Saisie d’un dossier français posant la question de l’accès de l’employeur aux fichiers contenus sur l’ordinateur professionnel des salariés, la Cour européenne des droits de l’Homme a validé, le 22 février 2018, la position adoptée avant elle par la Cour de cassation : l’employeur peut consulter librement un fichier qui n’a pas été identifié comme étant « privé », selon les préconisations de la charte informatique applicable dans l’entreprise.

 


Complèment d'information disponible pour les membres.

12/04/2018 Solde de tout compte :

 

Le détail des sommes versées doit figurer dans le reçu

Un reçu pour solde de tout compte faisant état d’une somme globale et renvoyant pour le détail des sommes versées à un bulletin de paie annexé n’a pas d’effet libératoire permettant à l’employeur de se prémunir contre une réclamation ultérieure du salarié. Telle est la solution retenue par la Cour de cassation dans un arrêt du 14 février 2018.

 

L’employeur doit donc être vigilant lors de la rédaction du reçu pour solde de tout compte : le reçu lui-même doit lister très précisément les éléments de rémunération et d’indemnisation dont il entend se libérer ainsi que la ventilation, entre ces éléments, de la somme globale accordée.

 

Cass. soc., 14 Février 2018, nº 16-16.617 FS-PB



 

12/04/2018 Conseiller prud'homme :

 

Le statut protecteur est opposable à l’employeur qui a eu connaissance de demandes de congé liées à l’exercice de fonctions prud’homales.
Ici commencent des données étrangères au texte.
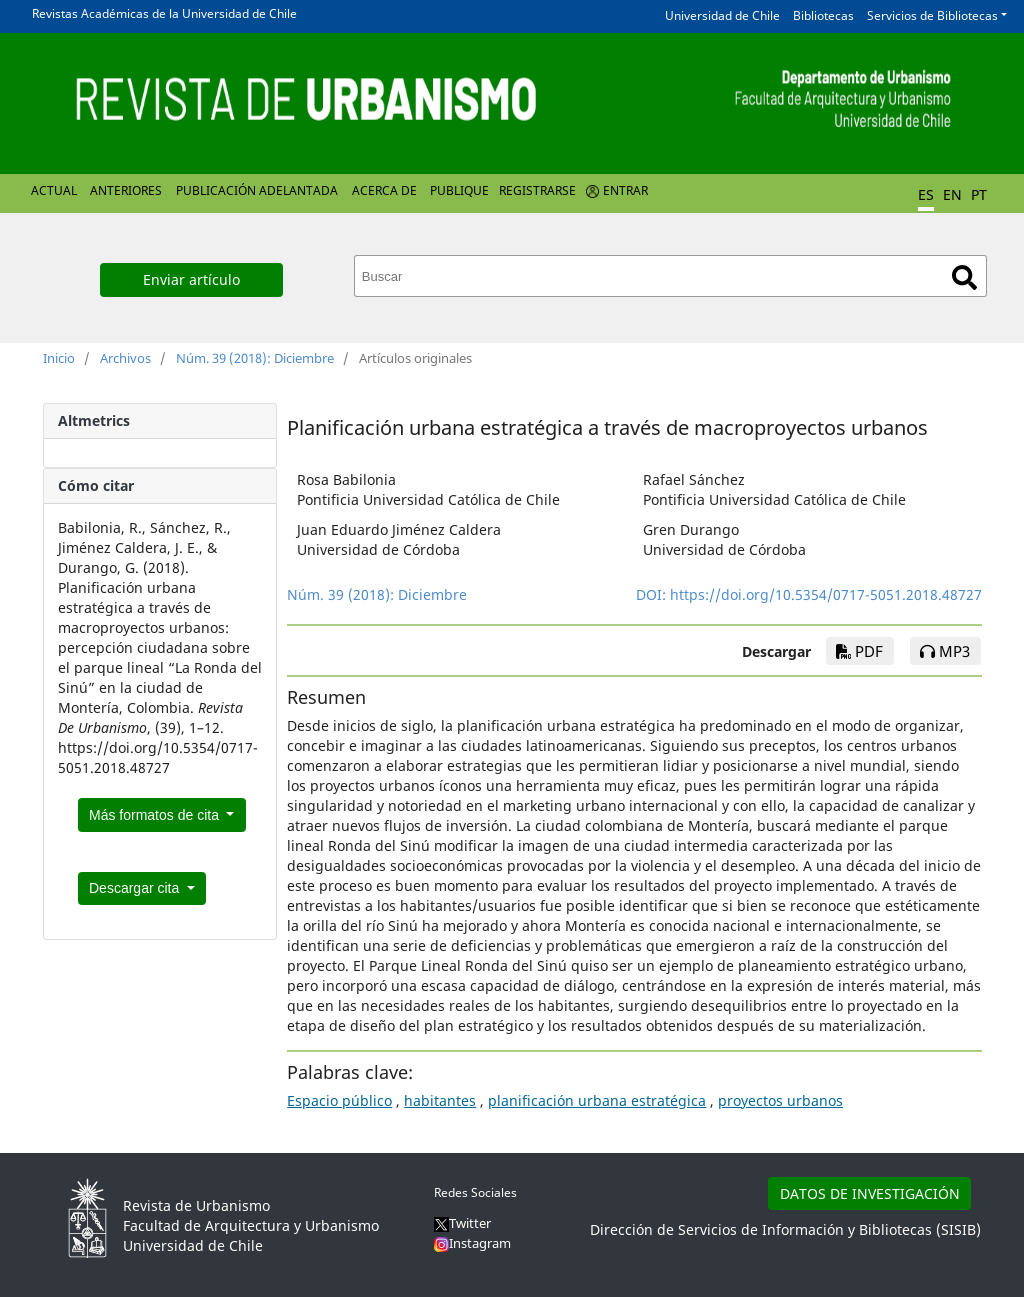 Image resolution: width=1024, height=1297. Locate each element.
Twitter (462, 1223)
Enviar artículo (191, 279)
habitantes (440, 1100)
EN (952, 194)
Dès lors que les demandes de congé d’une salariée mentionnaient comme motif de son absence l’exercice de ses fonctions de conseiller prud’homme, il s’en déduisait que l’employeur était informé de l’existence du mandat extérieur à l’entreprise.

 

Cass. soc., 7 février 2018, n° 16-10.955 F-D

 

 

Pour bénéficier du statut protecteur, le salarié titulaire d’un mandat extérieur à l’entreprise doit veiller à en informer l’employeur en temps utile. Depuis 2012, la Cour de cassation considère que « le salarié titulaire d’un mandat prud’homal ne peut se prévaloir de cette protection que si, au plus tard lors de l’entretien préalable au licenciement, ou, s’il s’agit d’une rupture ne nécessitant pas un entretien préalable, au plus tard avant la notification de l’acte de rupture, il a informé l’employeur de l’existence de ce mandat, ou s’il rapporte la preuve que l’employeur en avait alors connaissance ». 

 


 

Cass. soc., 14 septembre 2012, n° 11-21.307 FS-PBR

 

 

 

 

 

 

 

 

 


 


11/04/2018 Travail dissimulé

 Salarié employé sans titre de travail régulier et dans le cadre d’un travail dissimulé: non-cumul des indemnités forfaitaires prévues en cas de rupture

L’emploi d’un salarié de nationalité étrangère, non muni d’un titre l’autorisant à exercer une activité salariée en France, expose l’employeur, en cas de rupture du contrat, au versement d’une indemnité forfaitaire égale à trois mois de salaire (C. trav., art. L. 8252-2).

 

La situation ne doit pas être confondue avec l’hypothèse du travail dissimulé (dissimulation d’activité ou d’emploi salarié), puisque, dans ce cas, lors de la rupture du contrat, le salarié a droit à une indemnité forfaitaire qui s’élève cette fois à six mois de salaire (C. trav., art. L. 8223-1).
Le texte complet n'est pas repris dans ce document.